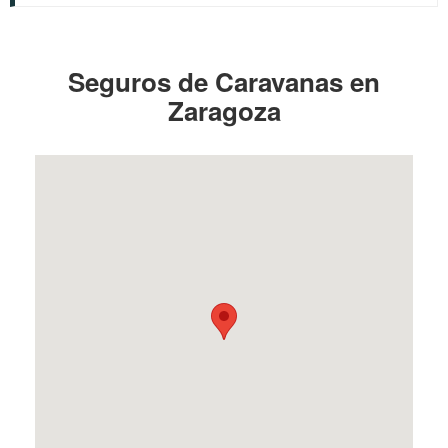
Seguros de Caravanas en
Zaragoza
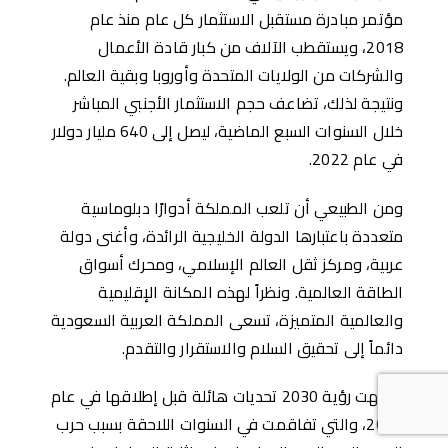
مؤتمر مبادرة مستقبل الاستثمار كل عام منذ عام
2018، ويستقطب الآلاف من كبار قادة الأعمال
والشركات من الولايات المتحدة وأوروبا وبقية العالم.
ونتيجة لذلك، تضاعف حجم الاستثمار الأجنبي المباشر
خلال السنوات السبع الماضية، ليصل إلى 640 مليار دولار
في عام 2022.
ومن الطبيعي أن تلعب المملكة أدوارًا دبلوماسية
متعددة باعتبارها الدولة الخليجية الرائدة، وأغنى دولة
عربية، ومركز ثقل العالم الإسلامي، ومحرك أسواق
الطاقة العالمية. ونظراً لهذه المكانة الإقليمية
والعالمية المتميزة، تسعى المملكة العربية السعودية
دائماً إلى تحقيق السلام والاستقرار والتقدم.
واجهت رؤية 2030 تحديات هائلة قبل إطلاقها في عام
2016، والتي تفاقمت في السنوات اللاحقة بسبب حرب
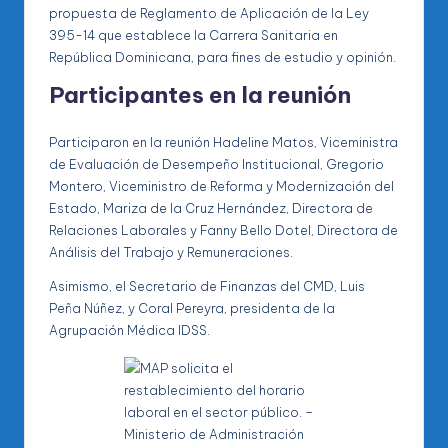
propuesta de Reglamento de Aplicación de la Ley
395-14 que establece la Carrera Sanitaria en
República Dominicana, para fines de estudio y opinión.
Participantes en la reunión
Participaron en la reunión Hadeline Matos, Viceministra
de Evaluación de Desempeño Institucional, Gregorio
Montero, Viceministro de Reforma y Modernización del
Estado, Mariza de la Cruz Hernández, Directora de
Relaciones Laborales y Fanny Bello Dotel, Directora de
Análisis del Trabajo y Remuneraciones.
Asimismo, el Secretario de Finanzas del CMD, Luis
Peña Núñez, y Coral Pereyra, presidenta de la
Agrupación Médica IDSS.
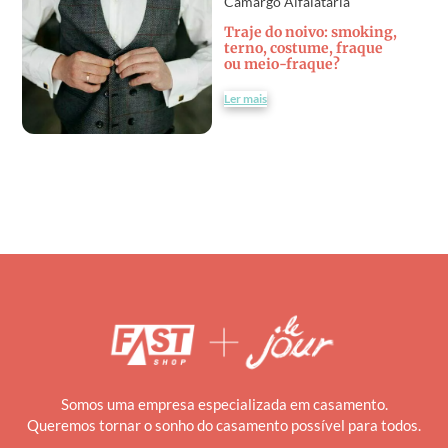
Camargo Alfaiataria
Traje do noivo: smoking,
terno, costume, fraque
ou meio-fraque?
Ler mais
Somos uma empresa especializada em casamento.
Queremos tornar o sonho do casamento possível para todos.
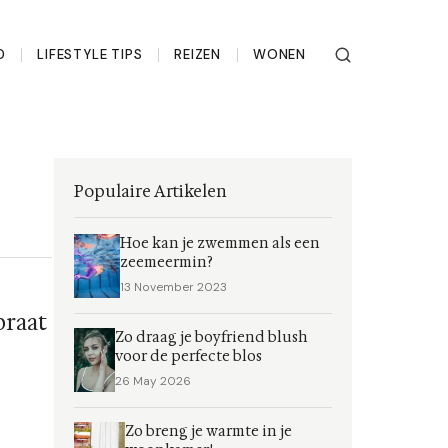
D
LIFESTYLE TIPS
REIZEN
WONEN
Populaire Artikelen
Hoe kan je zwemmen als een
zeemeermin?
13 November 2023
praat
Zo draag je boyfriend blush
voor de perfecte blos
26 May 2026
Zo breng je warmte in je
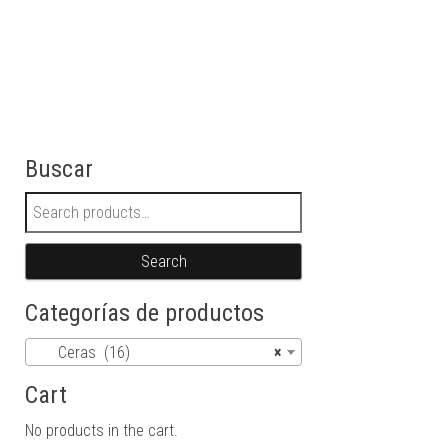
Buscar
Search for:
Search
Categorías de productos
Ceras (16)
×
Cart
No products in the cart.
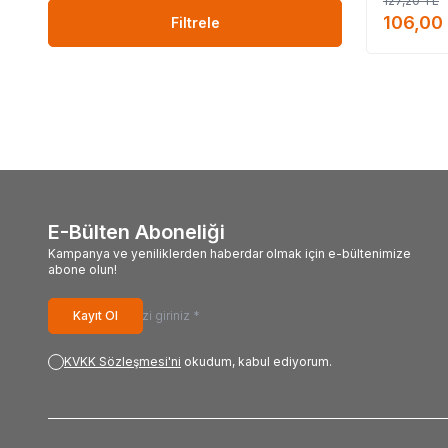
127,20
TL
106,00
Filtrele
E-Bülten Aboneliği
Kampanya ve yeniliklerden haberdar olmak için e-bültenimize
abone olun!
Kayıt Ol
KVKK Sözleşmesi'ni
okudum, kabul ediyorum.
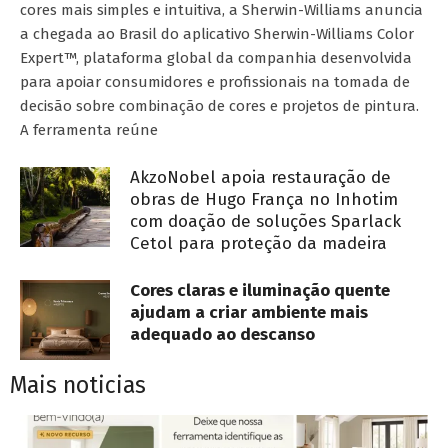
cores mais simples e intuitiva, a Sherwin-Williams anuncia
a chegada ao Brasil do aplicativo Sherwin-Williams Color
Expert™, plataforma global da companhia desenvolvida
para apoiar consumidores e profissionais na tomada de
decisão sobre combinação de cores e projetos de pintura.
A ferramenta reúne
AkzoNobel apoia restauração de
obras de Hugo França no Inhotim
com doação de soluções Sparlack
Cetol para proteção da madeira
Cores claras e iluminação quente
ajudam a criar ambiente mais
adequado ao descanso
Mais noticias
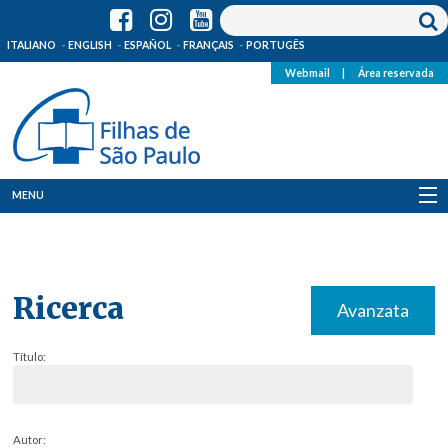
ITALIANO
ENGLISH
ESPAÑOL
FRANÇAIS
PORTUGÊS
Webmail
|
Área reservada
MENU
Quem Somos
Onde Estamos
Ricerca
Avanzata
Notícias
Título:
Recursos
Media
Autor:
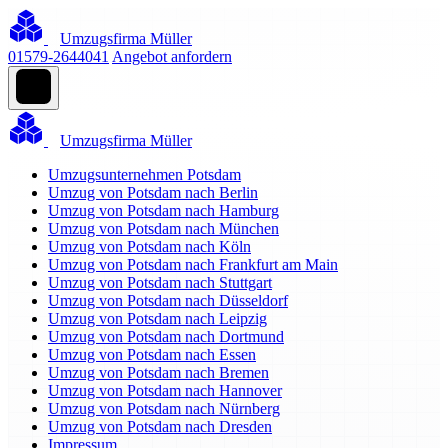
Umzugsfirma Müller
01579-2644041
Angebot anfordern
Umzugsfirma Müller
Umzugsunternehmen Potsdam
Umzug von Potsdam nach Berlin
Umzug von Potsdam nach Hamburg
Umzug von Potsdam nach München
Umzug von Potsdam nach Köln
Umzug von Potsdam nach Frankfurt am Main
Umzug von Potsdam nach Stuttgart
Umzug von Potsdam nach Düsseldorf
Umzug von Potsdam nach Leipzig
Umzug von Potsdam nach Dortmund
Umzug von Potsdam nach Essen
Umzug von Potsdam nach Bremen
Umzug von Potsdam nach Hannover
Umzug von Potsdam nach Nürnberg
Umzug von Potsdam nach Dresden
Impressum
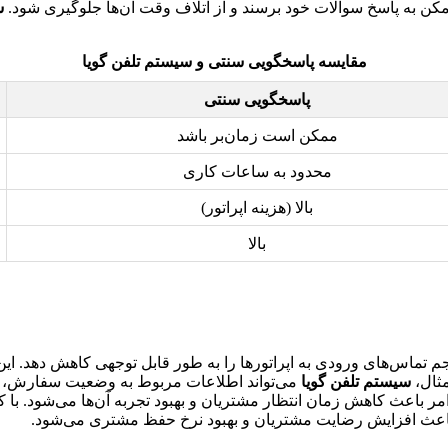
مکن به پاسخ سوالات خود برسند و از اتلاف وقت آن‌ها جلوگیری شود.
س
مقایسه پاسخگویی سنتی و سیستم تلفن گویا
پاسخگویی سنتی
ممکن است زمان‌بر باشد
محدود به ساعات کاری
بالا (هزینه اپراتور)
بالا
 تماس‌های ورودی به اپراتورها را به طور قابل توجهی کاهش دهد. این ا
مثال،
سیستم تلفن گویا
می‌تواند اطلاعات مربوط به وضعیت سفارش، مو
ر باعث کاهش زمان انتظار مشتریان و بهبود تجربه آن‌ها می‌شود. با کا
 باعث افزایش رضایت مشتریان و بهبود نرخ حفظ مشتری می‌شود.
---
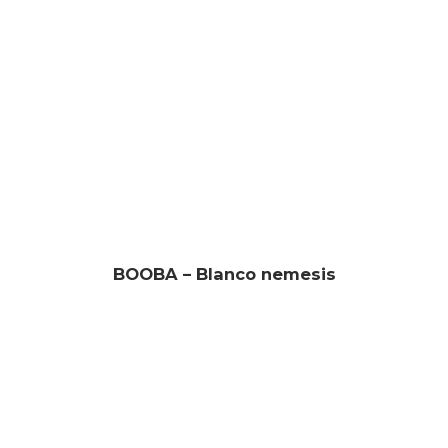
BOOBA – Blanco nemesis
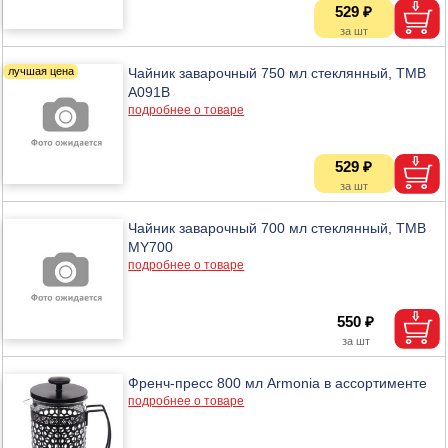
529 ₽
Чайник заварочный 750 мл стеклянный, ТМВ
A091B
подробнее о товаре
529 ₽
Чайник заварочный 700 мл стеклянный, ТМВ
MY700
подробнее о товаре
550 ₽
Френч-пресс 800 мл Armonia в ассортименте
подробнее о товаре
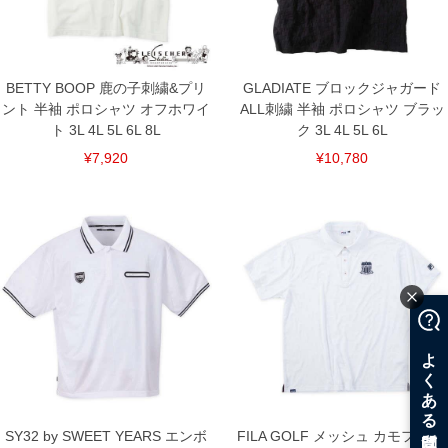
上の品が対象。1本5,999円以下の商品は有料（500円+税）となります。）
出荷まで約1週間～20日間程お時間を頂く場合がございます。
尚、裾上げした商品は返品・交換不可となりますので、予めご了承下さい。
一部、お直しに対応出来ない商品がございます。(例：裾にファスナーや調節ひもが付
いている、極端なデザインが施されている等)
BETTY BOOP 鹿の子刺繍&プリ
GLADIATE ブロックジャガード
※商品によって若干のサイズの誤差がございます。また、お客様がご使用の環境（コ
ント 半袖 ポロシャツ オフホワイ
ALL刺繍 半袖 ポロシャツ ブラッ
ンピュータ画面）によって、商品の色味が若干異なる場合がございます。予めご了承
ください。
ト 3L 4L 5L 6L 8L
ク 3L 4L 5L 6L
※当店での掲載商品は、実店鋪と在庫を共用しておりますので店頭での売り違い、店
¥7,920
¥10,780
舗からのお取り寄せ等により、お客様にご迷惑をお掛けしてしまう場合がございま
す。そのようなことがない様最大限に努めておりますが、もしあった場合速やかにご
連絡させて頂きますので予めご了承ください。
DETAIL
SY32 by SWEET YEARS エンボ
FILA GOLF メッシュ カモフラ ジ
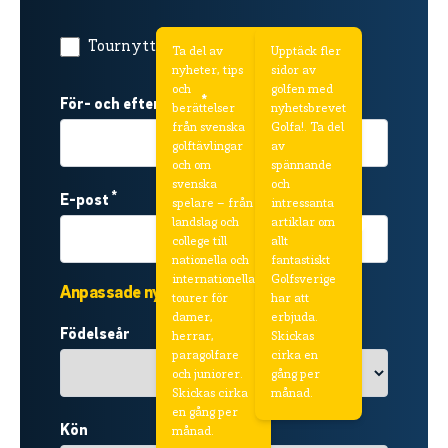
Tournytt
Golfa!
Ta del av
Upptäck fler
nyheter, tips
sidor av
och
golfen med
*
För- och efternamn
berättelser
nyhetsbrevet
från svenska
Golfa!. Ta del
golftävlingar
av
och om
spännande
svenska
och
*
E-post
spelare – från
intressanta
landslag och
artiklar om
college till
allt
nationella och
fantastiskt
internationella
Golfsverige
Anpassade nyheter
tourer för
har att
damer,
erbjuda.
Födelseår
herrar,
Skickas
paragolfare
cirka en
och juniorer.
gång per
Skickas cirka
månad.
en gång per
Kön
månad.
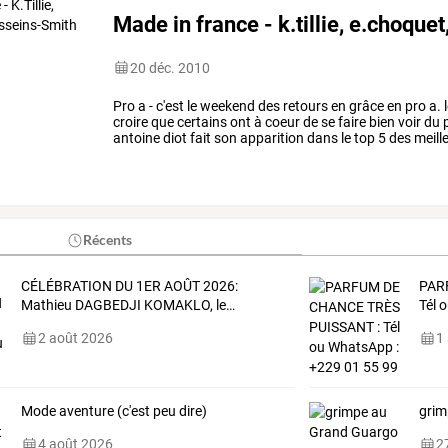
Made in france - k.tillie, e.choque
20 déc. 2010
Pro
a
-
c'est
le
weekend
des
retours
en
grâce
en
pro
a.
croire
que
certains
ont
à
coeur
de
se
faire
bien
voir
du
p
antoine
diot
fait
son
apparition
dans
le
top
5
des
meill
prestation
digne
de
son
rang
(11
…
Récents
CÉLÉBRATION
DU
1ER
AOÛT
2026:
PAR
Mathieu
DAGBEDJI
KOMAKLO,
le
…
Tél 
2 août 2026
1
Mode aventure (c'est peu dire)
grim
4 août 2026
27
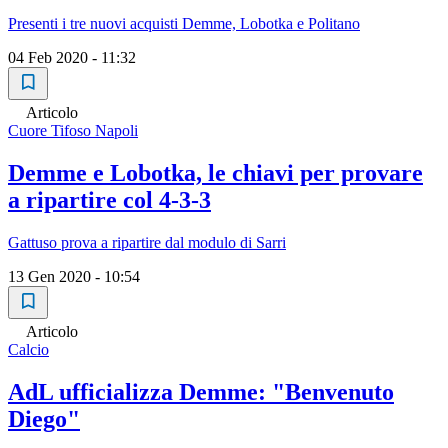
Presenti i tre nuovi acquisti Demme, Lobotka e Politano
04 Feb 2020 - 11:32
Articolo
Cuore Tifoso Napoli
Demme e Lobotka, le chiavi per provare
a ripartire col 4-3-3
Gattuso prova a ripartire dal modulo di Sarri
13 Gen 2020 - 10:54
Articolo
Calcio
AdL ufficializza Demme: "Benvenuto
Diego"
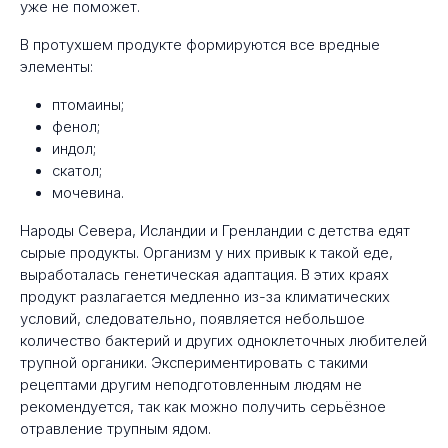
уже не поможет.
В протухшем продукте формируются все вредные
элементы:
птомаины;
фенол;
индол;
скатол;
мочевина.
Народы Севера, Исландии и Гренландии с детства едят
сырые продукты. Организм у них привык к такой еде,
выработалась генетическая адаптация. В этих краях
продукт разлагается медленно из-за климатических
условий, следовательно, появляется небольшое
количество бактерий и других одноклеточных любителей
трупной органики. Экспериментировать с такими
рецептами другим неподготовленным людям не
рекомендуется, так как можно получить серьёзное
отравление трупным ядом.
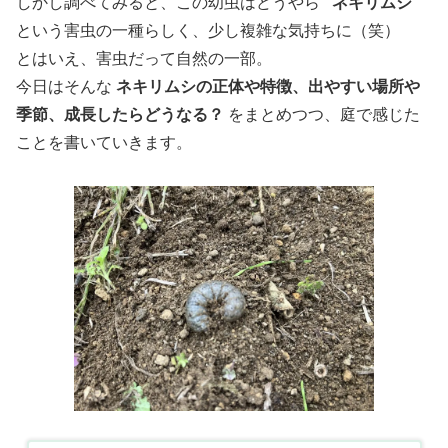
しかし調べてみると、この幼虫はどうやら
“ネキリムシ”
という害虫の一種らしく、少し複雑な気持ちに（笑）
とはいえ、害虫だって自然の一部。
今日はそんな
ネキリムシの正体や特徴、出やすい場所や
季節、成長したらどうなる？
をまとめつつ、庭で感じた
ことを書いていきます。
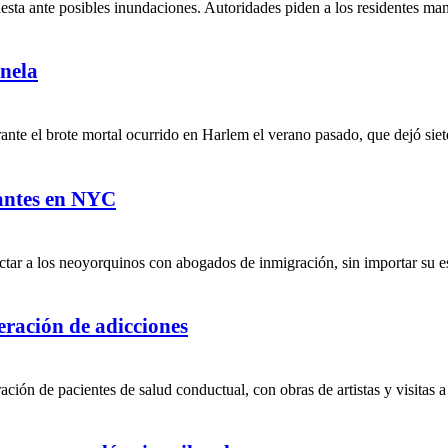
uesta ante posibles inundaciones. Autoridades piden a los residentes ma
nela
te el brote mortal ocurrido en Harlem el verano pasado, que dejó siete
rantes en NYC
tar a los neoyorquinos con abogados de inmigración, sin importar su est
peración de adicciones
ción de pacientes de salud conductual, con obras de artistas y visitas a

What is needed:
Give only a number, the count of lines above that include the string "заварочный".

Answer for this exercise:
2